I pit crying babies in public places

Generalissimo Francisco Franco?

Newsflash - he’s still dead.

Where are the fucking spoiler boxes in this thread?

It’s not debatable in any way shape or form. It’s debatable in the way Evolution is debatable.

Loudly, persistently, and dishonestly?

And evolution means that not everything that you personally see as “natural” necessarily is. Environment will also play a role in whether or not any given individual has much of a drive to reproduce. And finally, I don’t know about you but I am a human being, which means I have the ability to rule my drives and instincts, rather than vice versa.

So, while parenthood may be natural to you and many others, it is not necessarily a “natural state” for everyone else. Perhaps if there weren’t so many “natural parents” out there, we would have fewer entitled ones expecting the rest of the world to modify everything for their pwecious bundle of joy.

Madagascar suffers from deforestation, agricultural fires, erosion, over-hunting/collection, and alien species. So next time a lemur is bounding about the restaurant, don’t yell at it.

Why are there aliens in Madagascar? There are no hillbillies there to anally probe are there? (Sorry, I mean “sons of the soil.”)

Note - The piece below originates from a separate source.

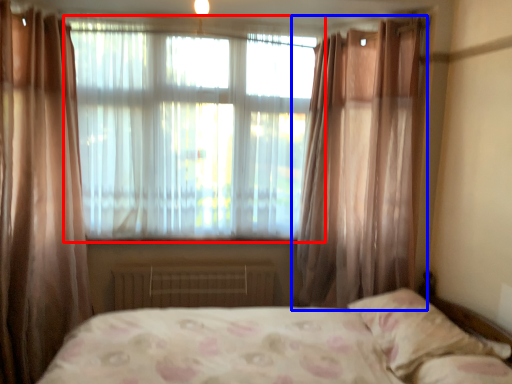 Question: Which object is closer to the camera taking this photo, window (highlighted by a red box) or curtain (highlighted by a blue box)?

They are deposited when visiting hillbillies take a crap.

First, where did the know-it-all come from?

And second, I guess you two have never lost your tempers huh? Good for you :rolleyes:

If me yelling at one kid makes me a douche, then I’ll take that because I cannot promise to never lose my temper again. It happens, get over yourselves

At the very least.

Parenthood is natural, but so is not wanting kids. I’m a natural, living organism, and I don’t want kids. Point proven in one!

There’s also plenty of room for debate on parenthood being the normal state for human beings - I’ve seen statistics that put people without children at close to 50%. You could also bring in statistics for people who have kids then later regret it, if you really want to muddy the waters.

I lose my temper all the fucking time. However, I’ve never screamed in a stranger’s kid’s face to shut up.

Maybe you should take an anger management course if this is your SOP.

The only people saying that parents shoudln’t bring their kids into public are people who think they should, but are creating straw men to punch because they’re feeling lonely. As far as I can recall, **nobody **in this thread has a problem with kids in public as long as they’re removed if they start being a nuisance. So I’m not sure who you’re here to yell at, really. Can I get you a cup of tea, or something?

Know what else is a natural state for humans between 15 and 40? Raping anything that moves, if you’re male, to spread your progeny around as much as possible. So, remember, if you’re not a rapist, you’re a genetic freak. Everybody just needs to learn to accept the rape. Oh, and nudity is also natural. And dying to diseases or syndromes we can prevent or treat.

So unless you’re a naked dead rapist, you need to shut the fuck up about what’s “natural.”

I knew there was a reason I kept coming back to this thread.

And if you’re a naked dead rapist you need to be in the restaurant that’s on fire, with the crying baby, in order to post in this thread.

I’ve got my Monday bile rising swiftly in my throat. Does it show?

Defecating regularly is the natural state for humans. Shitting at the dinner table is not.

Yes, I lose my temper, I could probably teach a class in doing so as a matter of fact. Not once however, have I ever decided to haul off and scream in a kids face, including my own. You seem to find that behavior acceptable, and even commendable given the correct situation. That is where the doucheness comes to play. You know that you are correct and the rest of us are fucked in the head for disagreeing with you. That is where the know it all rears its head.

So, what are we up to now? A dead naked rapist shitting on a baby in a burning restaurant?

:smiley:

No its a dead naked rapist shitting on the table next to their plate of “baby” back ribs, in a burning restraurant, with a crying baby at a nearby table.

you forgot the cannibalism - what good is the thread without that??